They might sound odd, but these decisions are based on actual events.
Considering the Decisions on the Rules of Golf has almost 600 pages of on-course situations and how to deal with them, it stands to reason some of those address extremely rare events.
If you’re looking for a conversation starter, here are several of the most unusual rulings in the book.
1. DECISION 23/6.5
If you encounter a snake during your round (and are brave enough to inspect it up close) remember this distinction: A snake that’s alive is considered an outside agency, but a snake that’s dead can be treated as a loose impediment
2. DECISION 27/6
You and your mates hit blind tee shots that seem to land in roughly the same area. Your mate finds a ball and hits his second shot. You then search for your ball, but you find his instead. You realise he hit your ball. What happens next? In matchplay, he loses the hole. In strokeplay, your mate gets a two-shot penalty and must play his ball. Because you began to search for your ball, you would have to find your friend’s ball within five minutes of the time you began searching. After five minutes, your ball would be considered lost, and you would have to put another ball into play under penalty of stroke and distance.
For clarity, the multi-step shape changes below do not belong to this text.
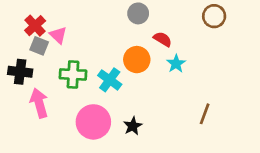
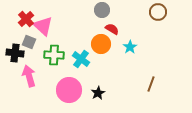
pink triangle: (58, 35) -> (43, 26), size x1.5
red semicircle: (163, 39) -> (112, 29), moved
gray square: (39, 46) -> (29, 42), moved

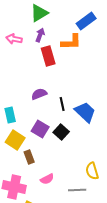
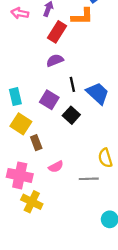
red rectangle: (48, 56) -> (57, 32), turned 48
purple semicircle: (39, 94) -> (55, 60), moved
purple square: (40, 129) -> (49, 100), moved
3. DECISIONS 26-1/7 & 26-1/8
If you hit a shot into a water hazard and the ball flows out-of-bounds, the ball is out-of-bounds. Conversely, if you hit your shot out-of-bounds, and it flows back onto the course, it’s in play.
4. DECISION 13-2/32
Even if a wall looks ready to collapse, you can’t improve your line of play by removing loose stones from it. It’s a two-shot penalty in strokeplay and loss of hole in a match.
5. DECISION 1-2/10
If you have to play a shot near a cactus, and you’re worried about getting pricked by needles, you may pad your body with a towel as long as you don’t violate Rule 13-2 (fairly taking a stance). But you can’t cover the cactus with the towel. The penalty is two shots in strokeplay or loss of hole in matchplay.
6. DECISION 24-2b/14
You look on in horror as your tee shot caroms off a tree and bounces inside the clubhouse. Good news: So long as the building is not considered out-of-bounds, one of your options could be to open a window and hit your next shot outside. Similarly, if your shot somehow wound up inside a barn that wasn’t out-of-bounds, you could open the barn doors to hit it out.
7. DECISION 1-4/3
If someone impales a flagstick into the green away from the actual hole, you don’t get to replay your shot if you unknowingly play towards the flagstick. Your shot stands.
8. DECISION 23/3
A half-eaten apple found in a bunker is a loose impediment and cannot be removed before you play your shot from the sand. It doesn’t matter that there are no apple trees anywhere on the course, or that you’re certain it was left there by another golfer. It’s a natural object, and because it’s a natural object, it’s a loose impediment.
9. DECISION 14-3/16
You can’t use a device during the round to calculate the effective distance between two points (factoring in wind or elevation). But you can use one to determine what a 10 per cent increase in distnace means or for converting yards to metres.